O que interessa em A cerimônia do adeus são as belas passagens da entrevista de Sartre, em que ele fala de Deus, de genialidade, de suas mil e uma amantes, seus amigos e inimigos, e, claro, da liberdade, de livros, viagens, cidades, política.

A entrevista com o filósofo e literato é uma conversa interessante até hoje, instigada pela inteligência e a profunda entrega de Beauvoir, que faz Sartre desenhar seu mundo e a maneira como ele o via, com toda sua carga de leitura e de vivência da ‘alta cultura’.

Coerente com suas ideias, recusou o Nobel que ganhou. É bom lembrar que valia cerca de 1 milhão de dólares. Segundo ele, o Prêmio consiste em classificar os escritores, hierarquizando a literatura.

Consiste em conferir um prêmio a cada ano. A que corresponde esse prêmio? Que significa um escritor que recebeu o prêmio em 1974, o que quer dizer isso em relação aos homens que o receberam antes ou em relação àqueles que não o receberam, mas que escrevem como ele, e que talvez sejam melhores?

A quem diga que Sartre falava isso tendo em mente a imagem de Albert Camus, seu amigo que depois tornaria inimigo, ganhador do Nobel de Literatura em 1957 (leia mais aqui).

Sobre livros, ele diz:

Desde minha juventude, e durante muito tempo, até 1950, considerei um livro como algo que proporciona uma verdade: o estilo, a maneira de escrever, as palavras, tudo isso era uma verdade, trazia-me algo. Não sabia o quê e não dizia a mim mesmo, mas pensava que isso me trazia algo. Os livros não eram apenas objetos, não só uma relação com o mundo, mas uma relação com a verdade, e uma relação dificilmente dizível mas que eu sentia. Então, quanto aos livros literários, era isso que esperava deles, essa relação com a verdade.

Sartre enclausurado

A cerimônia do adeus também vale pelo testemunho de uma mulher apaixonada, que via o amor como uma coisa burguesa e, por isso, teve de denominar e direcionar seus sentimentos de outro jeito.
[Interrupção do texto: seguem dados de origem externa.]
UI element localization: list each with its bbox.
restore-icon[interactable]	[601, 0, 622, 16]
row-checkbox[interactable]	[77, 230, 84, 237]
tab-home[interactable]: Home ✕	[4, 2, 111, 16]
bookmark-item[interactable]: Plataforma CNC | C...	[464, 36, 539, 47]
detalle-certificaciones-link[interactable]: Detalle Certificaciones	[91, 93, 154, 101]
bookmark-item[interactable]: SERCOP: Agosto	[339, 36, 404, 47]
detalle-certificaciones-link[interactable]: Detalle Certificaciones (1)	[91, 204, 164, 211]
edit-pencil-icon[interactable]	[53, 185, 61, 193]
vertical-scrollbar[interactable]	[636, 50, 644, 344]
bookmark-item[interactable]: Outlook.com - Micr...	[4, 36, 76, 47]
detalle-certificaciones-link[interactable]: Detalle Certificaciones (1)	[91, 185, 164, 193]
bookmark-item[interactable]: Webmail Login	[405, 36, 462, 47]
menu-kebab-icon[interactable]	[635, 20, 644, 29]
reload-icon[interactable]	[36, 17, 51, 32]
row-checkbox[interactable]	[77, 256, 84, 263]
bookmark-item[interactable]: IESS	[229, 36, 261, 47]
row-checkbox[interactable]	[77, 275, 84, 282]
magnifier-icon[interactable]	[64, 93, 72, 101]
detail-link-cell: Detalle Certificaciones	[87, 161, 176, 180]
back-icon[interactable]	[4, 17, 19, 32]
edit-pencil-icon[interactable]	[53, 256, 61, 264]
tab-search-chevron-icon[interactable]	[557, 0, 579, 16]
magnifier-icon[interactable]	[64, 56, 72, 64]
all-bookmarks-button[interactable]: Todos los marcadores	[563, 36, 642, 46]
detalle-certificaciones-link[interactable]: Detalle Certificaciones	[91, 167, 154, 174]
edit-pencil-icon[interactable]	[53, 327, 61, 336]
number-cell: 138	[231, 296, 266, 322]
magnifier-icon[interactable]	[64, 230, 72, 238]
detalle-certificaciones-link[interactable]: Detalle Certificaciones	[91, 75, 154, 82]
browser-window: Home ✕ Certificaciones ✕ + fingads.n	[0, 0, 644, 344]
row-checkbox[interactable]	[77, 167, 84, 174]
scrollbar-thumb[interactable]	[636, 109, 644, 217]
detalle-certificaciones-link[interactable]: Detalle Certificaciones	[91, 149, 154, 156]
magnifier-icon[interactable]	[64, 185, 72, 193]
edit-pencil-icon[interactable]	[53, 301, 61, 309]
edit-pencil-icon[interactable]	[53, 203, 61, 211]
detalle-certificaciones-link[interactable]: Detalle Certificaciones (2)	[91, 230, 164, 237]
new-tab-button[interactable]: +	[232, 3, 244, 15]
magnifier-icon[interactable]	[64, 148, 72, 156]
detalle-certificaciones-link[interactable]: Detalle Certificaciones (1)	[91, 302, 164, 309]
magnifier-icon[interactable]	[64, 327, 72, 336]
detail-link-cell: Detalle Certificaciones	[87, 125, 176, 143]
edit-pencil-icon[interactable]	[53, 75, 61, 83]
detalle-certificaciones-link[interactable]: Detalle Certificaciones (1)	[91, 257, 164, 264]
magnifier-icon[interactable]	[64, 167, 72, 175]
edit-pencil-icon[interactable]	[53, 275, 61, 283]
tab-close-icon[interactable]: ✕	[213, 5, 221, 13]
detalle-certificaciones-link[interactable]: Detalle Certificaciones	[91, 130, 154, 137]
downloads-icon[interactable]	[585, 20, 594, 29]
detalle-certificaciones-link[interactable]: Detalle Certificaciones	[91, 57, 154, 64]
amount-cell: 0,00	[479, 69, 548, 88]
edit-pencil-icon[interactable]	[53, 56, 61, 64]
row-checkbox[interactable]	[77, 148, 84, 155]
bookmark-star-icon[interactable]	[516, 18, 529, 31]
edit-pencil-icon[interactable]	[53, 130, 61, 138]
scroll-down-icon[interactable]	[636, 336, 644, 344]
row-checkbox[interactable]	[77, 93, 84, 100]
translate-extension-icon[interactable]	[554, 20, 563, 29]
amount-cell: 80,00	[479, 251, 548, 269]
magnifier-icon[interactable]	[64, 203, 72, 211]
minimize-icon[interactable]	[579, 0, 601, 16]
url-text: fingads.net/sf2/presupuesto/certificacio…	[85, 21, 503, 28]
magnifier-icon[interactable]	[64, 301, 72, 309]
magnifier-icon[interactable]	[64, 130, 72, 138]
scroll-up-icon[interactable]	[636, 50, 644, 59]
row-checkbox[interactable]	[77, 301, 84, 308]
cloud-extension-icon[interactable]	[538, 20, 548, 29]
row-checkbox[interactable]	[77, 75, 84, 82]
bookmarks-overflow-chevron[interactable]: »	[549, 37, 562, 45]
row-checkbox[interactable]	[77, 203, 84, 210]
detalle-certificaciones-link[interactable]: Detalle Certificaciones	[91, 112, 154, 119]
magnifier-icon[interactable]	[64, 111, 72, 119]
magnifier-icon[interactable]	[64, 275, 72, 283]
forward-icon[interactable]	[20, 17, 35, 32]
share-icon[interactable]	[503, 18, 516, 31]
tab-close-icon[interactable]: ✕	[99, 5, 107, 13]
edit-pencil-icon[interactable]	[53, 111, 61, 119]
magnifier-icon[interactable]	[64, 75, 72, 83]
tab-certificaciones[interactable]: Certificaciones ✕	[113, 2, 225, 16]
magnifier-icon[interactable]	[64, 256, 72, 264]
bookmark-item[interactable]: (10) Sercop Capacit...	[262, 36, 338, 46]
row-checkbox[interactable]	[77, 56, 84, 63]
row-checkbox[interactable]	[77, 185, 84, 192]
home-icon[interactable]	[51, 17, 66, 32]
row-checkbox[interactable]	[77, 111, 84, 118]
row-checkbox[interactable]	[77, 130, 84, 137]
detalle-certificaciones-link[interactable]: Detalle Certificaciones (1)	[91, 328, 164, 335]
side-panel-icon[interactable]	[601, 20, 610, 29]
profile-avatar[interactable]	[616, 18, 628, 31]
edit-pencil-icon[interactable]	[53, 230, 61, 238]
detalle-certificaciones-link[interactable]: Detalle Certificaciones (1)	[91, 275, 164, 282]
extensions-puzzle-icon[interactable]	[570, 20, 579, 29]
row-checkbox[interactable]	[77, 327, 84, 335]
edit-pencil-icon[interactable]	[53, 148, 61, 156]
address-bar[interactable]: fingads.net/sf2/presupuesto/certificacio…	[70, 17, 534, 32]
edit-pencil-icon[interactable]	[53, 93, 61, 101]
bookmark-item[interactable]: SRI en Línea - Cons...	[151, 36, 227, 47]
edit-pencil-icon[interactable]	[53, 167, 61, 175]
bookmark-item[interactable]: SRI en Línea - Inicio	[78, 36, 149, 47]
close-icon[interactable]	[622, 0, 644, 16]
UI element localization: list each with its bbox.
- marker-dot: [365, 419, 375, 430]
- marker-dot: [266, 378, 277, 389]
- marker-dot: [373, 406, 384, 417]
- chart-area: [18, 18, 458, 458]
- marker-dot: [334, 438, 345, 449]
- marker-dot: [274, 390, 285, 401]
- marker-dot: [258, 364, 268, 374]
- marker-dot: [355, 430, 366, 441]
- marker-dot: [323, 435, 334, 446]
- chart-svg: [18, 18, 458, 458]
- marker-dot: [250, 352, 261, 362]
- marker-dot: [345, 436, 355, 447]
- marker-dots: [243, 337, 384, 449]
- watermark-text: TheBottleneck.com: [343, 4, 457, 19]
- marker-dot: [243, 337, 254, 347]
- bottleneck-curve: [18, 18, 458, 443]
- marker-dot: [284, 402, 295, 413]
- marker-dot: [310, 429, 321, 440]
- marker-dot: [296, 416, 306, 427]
Mas era amor o que ela sentia. A recíproca talvez fosse verdadeira. Eles seguiam a máxima do existencialismo “se você me ama, não me ame”, com a pretensão de sempre deixar um ao outro livre.

Mas isso não impediu Beauvoir de abrir o prefácio do livro com as seguintes palavras:

Eis aqui meu primeiro livro – o único certamente – que você não leu antes que o imprimissem. Embora todo dedicado a você, ele já não lhe concerne.

Quando éramos jovens e, ao final de uma discussão apaixonada um de nós triunfava ostensivamente, dizia ao outro: ‘Você está enclausurado!’ Você está enclausurado; não sairá daí e eu não me juntarei a você: mesmo que me enterrem ao seu lado, de suas cinzas para meus restos não haverá nenhuma passagem.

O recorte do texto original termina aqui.